It is somewhat ironic that while Iran has been under economically crushing sanctions since the US first applied them in 1979, that this time around they will actually have the best stack of chips at the bargaining table. The EU is caught between a rock—their recent Russian sanctions—and a hard place—the lifting of sanctions imposed on Iran over the past decades. On paper, it is actually in the best interests of the EU to remove the sanctions imposed on Iran.
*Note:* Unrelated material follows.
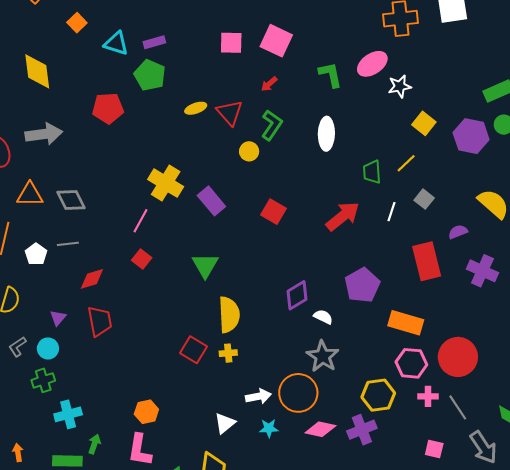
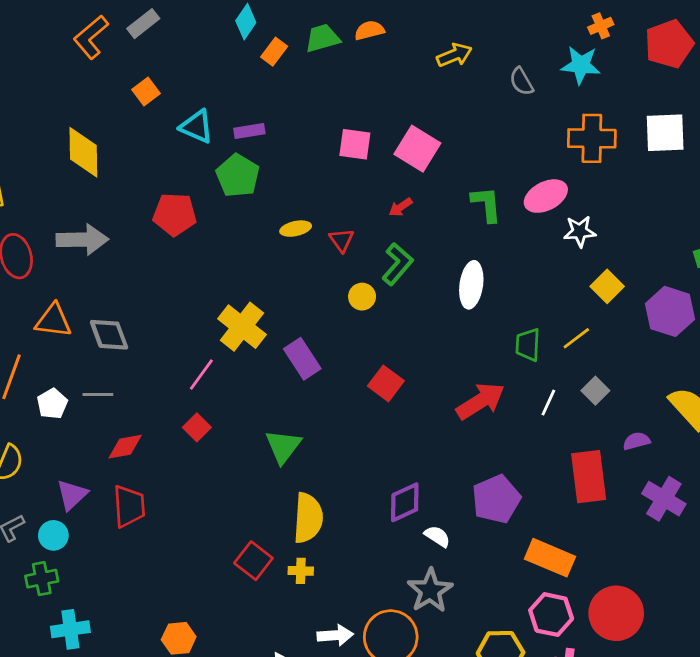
red triangle: (230, 113) -> (342, 240), size x0.7
purple triangle: (58, 318) -> (72, 495), size x1.4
A Brief History of Iranian Sanctions
Why was Iran sanctioned?
Iran has faced numerous rounds of sanctions over the years as a preventative against the further development of their military nuclear capability and their active support for terrorism. Sanctions have come by the way of the United Nations, EU, United States, Japan, South Korea, Canada, Australia, Norway and Switzerland. The five rounds of sanctions included the usual bans on supplies of heavy weaponry and arms exports, along with asset freezes, but there have also been bans on using SWIFT (the Western-controlled system for international banking transfers), and sanctions aimed at Iran’s oil and petrochemical sectors. The latter have really hurt Iran, as over 80% of the country’s GDP is tied to petroleum-based products. It is estimated the sanctions swung Iranian revenue from $96 billion in 2011 to a loss of $26 billion in 2012.
Much to the dismay of the EU parliament, during the June 2015 OPEC meeting in Vienna, Iran and Russia signed an agreement that would send Iranian crude to Russia, in return for Russian-made goods such as steel, wheat and petrochemicals. This strategic pact evades the sanction protocols devised by the Western world and further aligns Iranian and Russian interests.
The results of lifting the petroleum-based sanctions on Iran are initially quite obvious. Increasing the global oil supply is a given, likely by a minimum 400,000 barrels within months of sanction removal and up to 1 million barrels a year or so later. This likely leads to an increase in the OPEC production quota, as no country wants to give up market share, which in turn will put downward pressure on the price of oil.
At least partially due to the sanctions, Iran has the largest undeveloped gas reserves in the world. These reserves have flown under the radar and could provide crucial long term natural gas supply to the EU.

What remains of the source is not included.